Elk that is a valid point about maybe not getting what you might have in the barn when you sell it. When we sold our house in Connecticut with a barn. We received no more money than houses like it were selling for. It was a high quality Morton building with extras and was a pleasure to look at and work in. It sat well on the 3 1/2 acre lot and looked good. I enjoyed the heck out of it and it was worth having had it built.

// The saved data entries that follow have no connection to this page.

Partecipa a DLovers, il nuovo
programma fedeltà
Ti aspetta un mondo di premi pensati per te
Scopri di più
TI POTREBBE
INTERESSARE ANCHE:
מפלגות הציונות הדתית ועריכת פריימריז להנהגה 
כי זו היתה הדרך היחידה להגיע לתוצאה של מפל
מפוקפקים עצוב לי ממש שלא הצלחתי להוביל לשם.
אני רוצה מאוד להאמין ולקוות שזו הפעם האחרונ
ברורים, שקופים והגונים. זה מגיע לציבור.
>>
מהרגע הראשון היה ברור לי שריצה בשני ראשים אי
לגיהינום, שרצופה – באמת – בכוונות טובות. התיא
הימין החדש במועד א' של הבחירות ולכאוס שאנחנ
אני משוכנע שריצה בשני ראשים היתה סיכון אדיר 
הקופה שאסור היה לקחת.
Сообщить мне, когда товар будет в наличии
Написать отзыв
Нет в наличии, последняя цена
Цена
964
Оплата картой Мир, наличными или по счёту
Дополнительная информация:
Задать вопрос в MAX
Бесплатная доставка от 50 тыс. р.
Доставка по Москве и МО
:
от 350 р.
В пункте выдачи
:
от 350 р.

It was a factor in selling the house but it didn't add to the sale price (kinda like what I hear swimming pools are like). Still If I were to build another barn it would be just like the three we have built so far but with the addition of a ten ft. lean-to on each length instead of one length. We have 12 ft. walls, 1 inch thermatex on roof with seams TAPED under the steel, 1/2 inch thermatex with seams taped on all walls, two ft. overhang with gutters, insulated 12 ft. wide over head doors, two pass doors and plywood all around the lower four ft. inside the barn sitting on six inches of concrete with thick plastic and insulation board underneath it. I put Pex in the concrete for heat and electricity of course is a must. Winters are long here so 64 ft. was the minimum length ;it allowed a twenty yard bow shot on snow days.

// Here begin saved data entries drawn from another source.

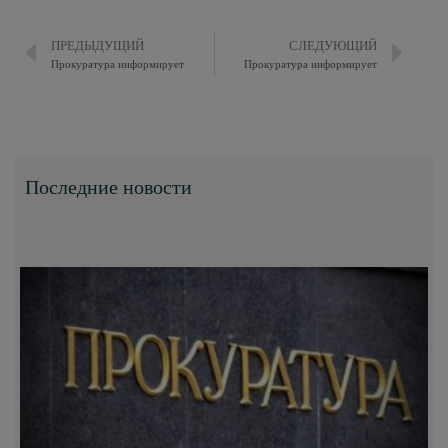
ПРЕДЫДУЩИЙ
СЛЕДУЮЩИЙ
Прокуратура информирует
Прокуратура информирует
Последние новости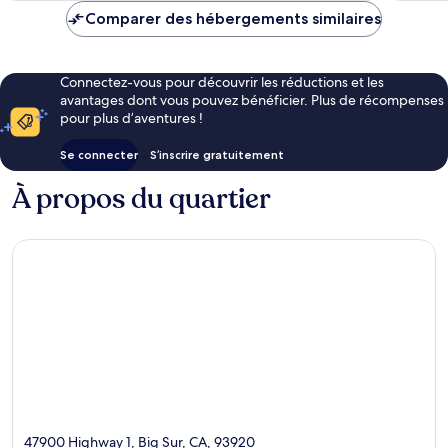
de
Comparer des hébergements similaires
273 €
Connectez-vous pour découvrir les réductions et les
avantages dont vous pouvez bénéficier. Plus de récompenses
pour plus d’aventures !
Se connecter
S’inscrire gratuitement
À propos du quartier
47900 Highway 1, Big Sur, CA, 93920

Its money you don't necessarily get back but it makes being in there great. Note--in Connecticut the insulation was because you couldn't stand being in them in the summer without it --too hot plus roofs "rained" inside. In New York--same reason plus a start at insulating for the cold and preventing icicles in the winter which would take gutters down.
So the first thing in building a barn is defining your absolute criteria for having it. The cost can run from twenty to seventy-five thousand or more for a 42 by 64 plus lean-to's depending on what you are looking for.
I'm with you Catscratch on the trailer boxes--I don't want to see something like that every day regardless of the low cost. As a very temporary deal though it would be fine but no not as a permanent structure. For you Catscratch I understand how you would weld outside so a hot building may not be a big deal. However as time goes by your use of the building may change and doing it over usually doesn't produce as great a building. Everything changes overtime.